Caron Hall will be one of them. Thirty years ago, she’d go “woodwarding” in her father’s '66 Mustang, the radio blaring the Beach Boys, Fats Domino, and Detroit ’s own Motown bands. Thinking back to those days, her eyes grow wistful until she remembers that little accident that “even now my parents don’t know about.” Too scared to tell, she took he mangled machine to a friend’s body shop, “and I made payments for the next three years.”
Hall and the folks she cruised with are a good bit older now, and more than a few plan to be out there for the 10th anniversary cruise with their children and grandchildren. But they put as much passion into their cars today as they did the Mustangs, GTOs, and Challengers they would race down Woodward 30 and 40 years ago.
Rich Bellamo has put at least $21,000 into the '36 Dodge Coupe he christened “Whammer Jammer,” in flared script along its bustle-back trunk. And he admits he’s not done working on it. For Bellamo, it’s still like the old days, there’s always a faster car to beat.
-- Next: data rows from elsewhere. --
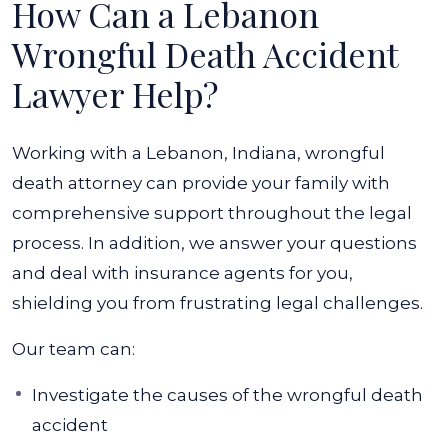
How Can a Lebanon
Wrongful Death Accident
Lawyer Help?
Working with a Lebanon, Indiana, wrongful
death attorney can provide your family with
comprehensive support throughout the legal
process. In addition, we answer your questions
and deal with insurance agents for you,
shielding you from frustrating legal challenges.
Our team can:
Investigate the causes of the wrongful death
accident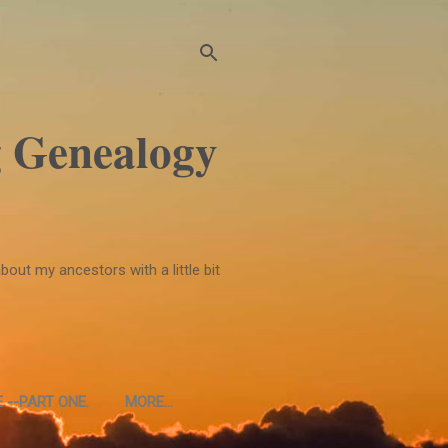
 Genealogy
bout my ancestors with a little bit
 --PART ONE.
MORE…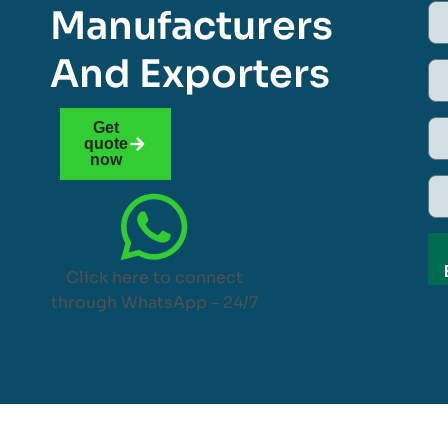
Manufacturers
And Exporters
Get
quote
now
Click here to connect
through WhatsApp – 24/7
Back in 1956, he would clock as much as 363 miles a night running up and down the Woodward Ave. circuit. “One morning, my mother asked me where I’d gone, and I told her I went out for pizza. But she had looked at the odometer. ‘Where’s you get it,’ she asked, ‘Chicago?’”
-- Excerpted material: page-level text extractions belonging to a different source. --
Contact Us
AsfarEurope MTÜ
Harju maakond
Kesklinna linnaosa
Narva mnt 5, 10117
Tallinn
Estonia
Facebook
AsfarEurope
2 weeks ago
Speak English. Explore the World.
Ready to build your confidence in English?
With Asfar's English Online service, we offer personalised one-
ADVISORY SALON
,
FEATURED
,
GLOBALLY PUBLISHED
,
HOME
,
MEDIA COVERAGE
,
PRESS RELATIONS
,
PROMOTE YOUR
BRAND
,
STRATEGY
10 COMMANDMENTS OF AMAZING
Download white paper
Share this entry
Like Bellamo, most of the Dream Cruisers come from Detroit, but others have flown in from as far away as Germany, Guam, even Australia . Doris Brookings and her husband routinely drive the 13 hours from their home in Chatfield, Minnesota , to revisit the place where they first met. On the other hand, Brad Levelle, a self-styled “’50s kind of guy,” wasn’t even a gleam in his Daddy’s eye when the ’56 Chevy Bel Air he cruises first rolled off the assembly line.
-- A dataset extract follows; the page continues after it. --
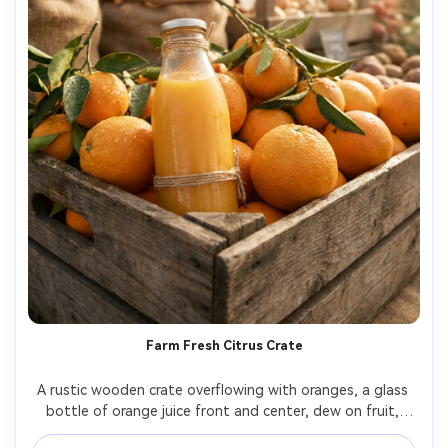
Farm Fresh Citrus Crate
A rustic wooden crate overflowing with oranges, a glass 
bottle of orange juice front and center, dew on fruit, 
soft natural sunlight like a farmers market, warm tones,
This year’s Dream Cruise comes at a time when U.S. gasoline prices are soaring to record levels. It was the twin oil shocks of the 1970s, which quadrupled fuel prices and created long lines at the pump, that put the brakes on the original cruising phenomenon. It just wasn’t the same racing Woodward in a Volkswagen Beetle. But cruising was already an endangered activity. With the Vietnam War raging and the protest movement in full swing, suburban America came to fear its children, and a special state police task force was formed to crack down on drag racing and hot rodding.
Just being young and having long hair was enough to get you a ticket, recalls Wangers. “It’s ironic that the very thing they were so critical of then, they’re eulogizing now.”
Like rock n' roll, cruising has gone mainstream. Not that Detroit ’s Big Three automakers mind. Long before the Internet gave us the concept of “viral marketing, manufacturers like General Motors were taking their new products to Woodward, hoping to build a buzz. This year, the carmakers will be back in full force. Ford will have a huge display of products, centering around its classic muscle car, the Mustang.
On Friday afternoon, GM CEO Rick Wagoner led a parade of cars from the company’s downtown Detroit headquarters to the Athens Coney Island, a Woodward diner that will serve as its Cruise-route HQ. The procession included the 2005 version of the Chevrolet SSR, with a new 6.0-liter engine, as well as a one-off "Dream Cruise Edition" of the Pontiac GTO.
Despite the run-up in gasoline prices, the auto industry is in the grips of another horsepower war. As many as two dozen vehicles now produce more than 500 horsepower. Even the Honda Odyssey minivan makes more muscle than the Mustang GT of the post-oil crisis days.
So why has the new “Goat” scored so poorly? Critics content its soft, jellybean styling has little in common with the edgy GTO sheet metal of the '70s. The Dream Cruise Edition boasts a new 575-hp V-8, as well as styling more in line with the car that cruised Woodward past. There’ll be little opportunity to burn rubber over the weekend, but GM officials are hoping to recreate some of the magic that helped turn the original GTO into the car to beat on Woodward Ave.